Don’t forget about nap time! If possible, try to stick with the same nap times as well as wake up times if you have an early morning start time tomorrow morning (like school).
Always have emergency contact information handy: It’s never fun to get a phone call from your landlord saying that the dog has been found wandering the neighborhood. Make sure you have someone’s number readily available in case you need to reach them quickly. If the dog needs medical attention, you want to make sure you have someone who knows how to handle emergencies like that.
Reward Good Behaviour
Some dogs behave better when they’re rewarded for good behavior. The best way to reward your dog is with praise and treats. You can also play games or take a walk together, but these things are more fun if you do them regularly and naturally, rather than just because it’s time for a treat.

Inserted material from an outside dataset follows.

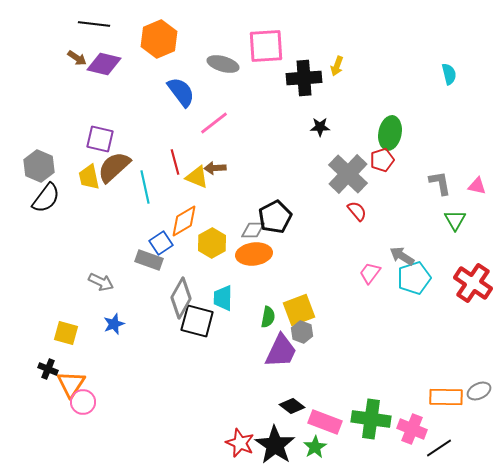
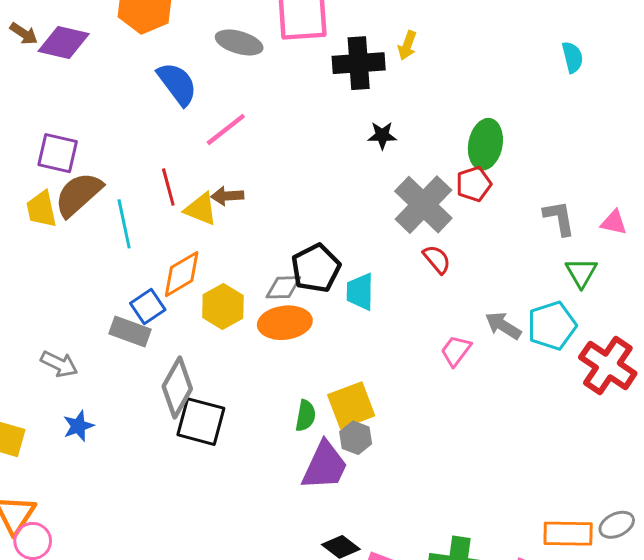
cyan pentagon: (414, 278) -> (552, 326), moved
cyan trapezoid: (223, 298) -> (360, 292), moved

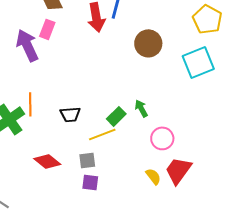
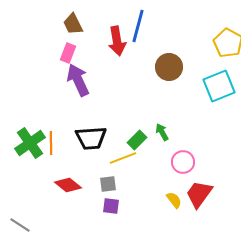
purple arrow: (27, 45) -> (78, 80), moved
orange line: (30, 104) -> (51, 143), moved
black trapezoid: (70, 114) -> (91, 138), size x1.5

Your dog will love being affectionate with you, but you should only give him affection when he’s calm and well behaved. This will help him learn that being calm means he gets what he wants: affection!
Exercise and Play
- Play with the dogs. Let them stretch their legs, run around a little and play with you. Take walks where they can sniff around and make new friends—it’s good for both of you!
- Fetch: Playing fetch with your dog will not only give them some exercise, but it can also help relieve stress and anxiety in your pet. It’s great fun for both of you!
- Hide & Seek: This game not only helps the dogs get some exercise by running around to find their owner (and vice versa), but it also provides mental stimulation for both parties involved in this game. If there aren’t any other people on hand who want to join in on this activity, then why not hide yourself as well?
If you’re looking for extra income and love dogs, dog sitting might be the perfect job for you. It can also be a great way to add a pet to your life if you aren’t quite ready to take the plunge and make that lifelong commitment. All it takes is some preparation, a few supplies from the store, and plenty of patience!